Netflix (NFLX 1.12%) grew revenue 16.3% year over year in the third quarter, and it now boasts an impressive 213.6 million paid subscribers. While the number of customers the company adds in any given period is the primary focus for shareholders, I think there is a bigger development to focus on right now. 

During the third quarter, Netflix produced an operating margin of 23.5%. This crucial financial metric foreshadows something investors have long waited for from the company: sustainable generation of positive free cash flow. 

NFLX Operating Margin (Quarterly) Chart

NFLX operating margin (quarterly) data by YCharts.

Benefits of scale 

Since it first started developing content in-house in 2012, Netflix has spent over $80 billion producing original films and TV series. This is a colossal figure, but it's categorized as a fixed cost, it doesn't change relative to how many customers Netflix has at any specific time. Therefore, adding more subscribers has a positive effect on margins.

Because of the company's massive scale, demonstrated by trailing-12-month revenue of $28.6 billion and those previously mentioned 214 million subscribers, it makes financial sense for Netflix to invest heavily in original content. These cash outlays can be spread out among an enormous user base, a favorable atrribute few rival firms can match.

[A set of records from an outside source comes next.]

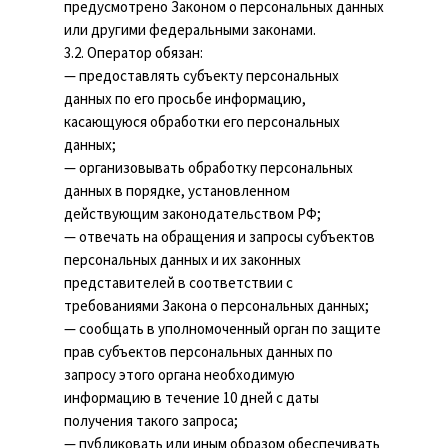
предусмотрено Законом о персональных данных
или другими федеральными законами.
3.2. Оператор обязан:
— предоставлять субъекту персональных
данных по его просьбе информацию,
касающуюся обработки его персональных
данных;
— организовывать обработку персональных
данных в порядке, установленном
действующим законодательством РФ;
— отвечать на обращения и запросы субъектов
персональных данных и их законных
представителей в соответствии с
требованиями Закона о персональных данных;
— сообщать в уполномоченный орган по защите
прав субъектов персональных данных по
запросу этого органа необходимую
информацию в течение 10 дней с даты
получения такого запроса;
— публиковать или иным образом обеспечивать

Netflix was the first and only guest at the streaming party for quite some time, and this head start has now resulted in incredible economies of scale. The business is able to spend more money on content than its peers ($17 billion in cash this year alone), giving it a major competitive advantage. More dollars translate into a larger, high-quality content library, something that attracts subscribers in what is now becoming a very crowded space 

In 2015, Netflix's operating margin was just 4.5%. For full-year 2021, management is expecting that figure to hit 20.4%, so you can easily see the operating leverage unfolding as its revenue and subscriber base increase. This level of profitability is evidently the tipping point for Netflix to start producing positive free cash flow in the years ahead.  

Going forward, management still believes operating margin can rise roughly three percentage points annually. Though the margin growth will eventually level out, there is plenty of room for the company to keep plowing money into the content machine while at the same time generating cash. Wall Street will certainly look favorably upon this.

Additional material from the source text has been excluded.